* [WORK TO BE COMPLETED]
The expected output is an exact restatement of all the records.

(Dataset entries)
═══

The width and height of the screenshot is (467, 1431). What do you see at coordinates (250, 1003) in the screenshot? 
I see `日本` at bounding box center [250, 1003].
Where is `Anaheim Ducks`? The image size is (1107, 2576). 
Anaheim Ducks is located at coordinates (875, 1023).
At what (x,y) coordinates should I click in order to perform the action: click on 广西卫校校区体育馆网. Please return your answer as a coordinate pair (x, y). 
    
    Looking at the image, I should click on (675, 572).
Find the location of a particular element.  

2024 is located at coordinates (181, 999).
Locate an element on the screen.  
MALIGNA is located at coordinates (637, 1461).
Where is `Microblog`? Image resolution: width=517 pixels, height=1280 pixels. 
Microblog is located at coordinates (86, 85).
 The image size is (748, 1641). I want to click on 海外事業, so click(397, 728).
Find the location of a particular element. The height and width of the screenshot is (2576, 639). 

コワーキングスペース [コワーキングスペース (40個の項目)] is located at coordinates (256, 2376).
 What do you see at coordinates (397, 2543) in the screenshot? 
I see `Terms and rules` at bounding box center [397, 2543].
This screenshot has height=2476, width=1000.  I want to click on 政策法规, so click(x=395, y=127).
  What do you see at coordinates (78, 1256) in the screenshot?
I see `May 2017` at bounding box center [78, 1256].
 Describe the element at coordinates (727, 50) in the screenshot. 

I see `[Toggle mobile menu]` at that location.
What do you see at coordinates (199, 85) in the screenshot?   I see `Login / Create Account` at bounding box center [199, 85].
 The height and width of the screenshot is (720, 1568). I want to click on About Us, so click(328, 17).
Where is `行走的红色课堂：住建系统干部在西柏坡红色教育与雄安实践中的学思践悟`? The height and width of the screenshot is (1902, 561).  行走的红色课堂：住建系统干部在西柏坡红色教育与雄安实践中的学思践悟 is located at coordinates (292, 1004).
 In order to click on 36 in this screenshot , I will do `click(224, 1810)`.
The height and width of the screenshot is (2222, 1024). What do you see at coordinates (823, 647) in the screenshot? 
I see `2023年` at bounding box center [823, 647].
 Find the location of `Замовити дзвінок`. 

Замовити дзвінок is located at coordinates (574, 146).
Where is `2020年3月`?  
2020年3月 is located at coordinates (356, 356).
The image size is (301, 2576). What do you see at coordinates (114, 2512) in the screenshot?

═══

* [SOLUTION TO THIS PROBLEM]
The width and height of the screenshot is (467, 1431). What do you see at coordinates (250, 1003) in the screenshot? 
I see `日本` at bounding box center [250, 1003].
Where is `Anaheim Ducks`? The image size is (1107, 2576). 
Anaheim Ducks is located at coordinates (875, 1023).
At what (x,y) coordinates should I click in order to perform the action: click on 广西卫校校区体育馆网. Please return your answer as a coordinate pair (x, y). 
    
    Looking at the image, I should click on (675, 572).
Find the location of a particular element.  

2024 is located at coordinates (181, 999).
Locate an element on the screen.  
MALIGNA is located at coordinates (637, 1461).
Where is `Microblog`? Image resolution: width=517 pixels, height=1280 pixels. 
Microblog is located at coordinates (86, 85).
 The image size is (748, 1641). I want to click on 海外事業, so click(397, 728).
Find the location of a particular element. The height and width of the screenshot is (2576, 639). 

コワーキングスペース [コワーキングスペース (40個の項目)] is located at coordinates (256, 2376).
 What do you see at coordinates (397, 2543) in the screenshot? 
I see `Terms and rules` at bounding box center [397, 2543].
This screenshot has height=2476, width=1000.  I want to click on 政策法规, so click(x=395, y=127).
  What do you see at coordinates (78, 1256) in the screenshot?
I see `May 2017` at bounding box center [78, 1256].
 Describe the element at coordinates (727, 50) in the screenshot. 

I see `[Toggle mobile menu]` at that location.
What do you see at coordinates (199, 85) in the screenshot?   I see `Login / Create Account` at bounding box center [199, 85].
 The height and width of the screenshot is (720, 1568). I want to click on About Us, so click(328, 17).
Where is `行走的红色课堂：住建系统干部在西柏坡红色教育与雄安实践中的学思践悟`? The height and width of the screenshot is (1902, 561).  行走的红色课堂：住建系统干部在西柏坡红色教育与雄安实践中的学思践悟 is located at coordinates (292, 1004).
 In order to click on 36 in this screenshot , I will do `click(224, 1810)`.
The height and width of the screenshot is (2222, 1024). What do you see at coordinates (823, 647) in the screenshot? 
I see `2023年` at bounding box center [823, 647].
 Find the location of `Замовити дзвінок`. 

Замовити дзвінок is located at coordinates (574, 146).
Where is `2020年3月`?  
2020年3月 is located at coordinates (356, 356).
The image size is (301, 2576). What do you see at coordinates (114, 2512) in the screenshot?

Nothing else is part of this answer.